I ricercatori croati hanno osservato la presenza di uova del Telestes karsticus nella grotta, dimostrando che questa specie si riproduce effettivamente in ambiente sotterraneo.
Questa osservazione di per sé smentisce la teoria secondo cui le grotte vengono usate solamente come rifugio dai pesci nel Carso Dinarico durante i periodi di secca estiva in superficie.
Gli individui che vivono nella grotta hanno un aspetto esterno e una fisiologia differenti rispetto a quelli che vivono in superficie, cosa che li rende adatti alla vita ipogea; tuttavia le differenze genetiche fra i pesci di superficie e quelli di grotta sono assenti.
I ricercatori croati hanno ipotizzato che i pesci presenti in grotta stessero semplicemente traendo vantaggio da caratteristiche genetiche presenti anche in quelli che vivono in superficie, ma non utilizzate da questi ultimi.
Per verificare la propria tesi hanno catturato 60 pesci per tipo di ambiente, sia in superficie che in grotta, e li hanno portati in laboratorio, dove hanno sottoposto tutti a condizioni di illuminazione differenziata (buio perenne e cicli luce / buio), ipotizzando che la presenza di luce fosse il fattore ambientale più importante.
Ebbene, i pesci di superficie messi al buio hanno iniziato a cambiare aspetto e fisiologia.
Dopo sette mesi di vita nelle condizioni di illuminazione nulla o alterata, le differenze morfologiche esterne fra i pesci catturati in superficie e quelli catturati in grotta erano diminuite, divenendo totalmente assenti a 22 mesi dall’inizio dell’esperimento.

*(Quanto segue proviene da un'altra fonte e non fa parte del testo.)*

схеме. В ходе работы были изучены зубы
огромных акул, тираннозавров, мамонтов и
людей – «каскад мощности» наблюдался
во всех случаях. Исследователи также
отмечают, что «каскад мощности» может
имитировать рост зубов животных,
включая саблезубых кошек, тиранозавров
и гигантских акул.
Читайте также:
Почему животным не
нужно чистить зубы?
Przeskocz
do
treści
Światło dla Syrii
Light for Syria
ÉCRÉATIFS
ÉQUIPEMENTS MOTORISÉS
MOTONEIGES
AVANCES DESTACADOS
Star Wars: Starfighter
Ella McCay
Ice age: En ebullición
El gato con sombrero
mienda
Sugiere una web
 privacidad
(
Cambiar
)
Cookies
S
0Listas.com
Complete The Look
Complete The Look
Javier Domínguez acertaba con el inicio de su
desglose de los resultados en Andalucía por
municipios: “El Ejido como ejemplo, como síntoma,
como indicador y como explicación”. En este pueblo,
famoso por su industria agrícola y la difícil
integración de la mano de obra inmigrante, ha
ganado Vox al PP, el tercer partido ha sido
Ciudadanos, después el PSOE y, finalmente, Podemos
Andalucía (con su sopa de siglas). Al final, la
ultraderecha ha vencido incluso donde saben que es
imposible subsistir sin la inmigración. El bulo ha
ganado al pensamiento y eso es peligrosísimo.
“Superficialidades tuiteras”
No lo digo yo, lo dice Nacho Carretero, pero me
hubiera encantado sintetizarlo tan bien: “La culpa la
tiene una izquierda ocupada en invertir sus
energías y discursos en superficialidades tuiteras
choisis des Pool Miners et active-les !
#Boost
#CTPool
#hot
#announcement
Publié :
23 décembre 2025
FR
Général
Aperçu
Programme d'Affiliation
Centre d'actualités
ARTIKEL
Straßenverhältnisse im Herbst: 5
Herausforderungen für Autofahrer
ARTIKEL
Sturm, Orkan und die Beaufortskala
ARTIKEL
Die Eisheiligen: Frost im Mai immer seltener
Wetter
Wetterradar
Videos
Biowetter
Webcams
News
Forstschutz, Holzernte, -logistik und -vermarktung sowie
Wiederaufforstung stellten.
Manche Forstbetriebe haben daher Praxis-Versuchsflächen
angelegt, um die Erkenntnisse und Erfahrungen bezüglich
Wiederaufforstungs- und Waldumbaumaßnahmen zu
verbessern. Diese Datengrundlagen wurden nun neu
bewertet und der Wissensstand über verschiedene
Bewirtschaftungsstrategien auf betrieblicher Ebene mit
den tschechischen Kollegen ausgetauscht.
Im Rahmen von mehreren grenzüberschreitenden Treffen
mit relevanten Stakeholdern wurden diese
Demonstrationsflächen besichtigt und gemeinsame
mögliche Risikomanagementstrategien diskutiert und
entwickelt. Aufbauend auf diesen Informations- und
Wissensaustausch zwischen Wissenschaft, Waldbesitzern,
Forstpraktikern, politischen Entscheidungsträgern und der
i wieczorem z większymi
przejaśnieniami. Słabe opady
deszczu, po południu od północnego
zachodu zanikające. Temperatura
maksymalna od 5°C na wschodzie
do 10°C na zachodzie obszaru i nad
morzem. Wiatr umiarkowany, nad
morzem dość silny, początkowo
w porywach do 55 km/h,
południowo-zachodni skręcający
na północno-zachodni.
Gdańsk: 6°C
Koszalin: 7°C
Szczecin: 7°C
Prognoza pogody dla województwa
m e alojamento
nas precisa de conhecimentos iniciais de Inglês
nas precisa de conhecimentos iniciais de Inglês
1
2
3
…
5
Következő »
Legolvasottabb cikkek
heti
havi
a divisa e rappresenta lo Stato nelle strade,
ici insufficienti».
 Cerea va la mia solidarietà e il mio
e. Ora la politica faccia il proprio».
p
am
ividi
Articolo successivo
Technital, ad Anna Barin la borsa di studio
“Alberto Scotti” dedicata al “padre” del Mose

Allo stesso modo, i pesci catturati in superficie hanno iniziato ad accumulare più grasso, analogamente a quanto fanno i loro conspecifici nati in grotta.
Lo studio ha aperto nuove prospettive nella comprensione dei meccanismi attraverso cui i pesci si adattano all’ambiente ipogeo, sebbene alcuni risultati abbiano generato nuove domande e ipotesi, che dovranno essere oggetto di ulteriore attività di ricerca.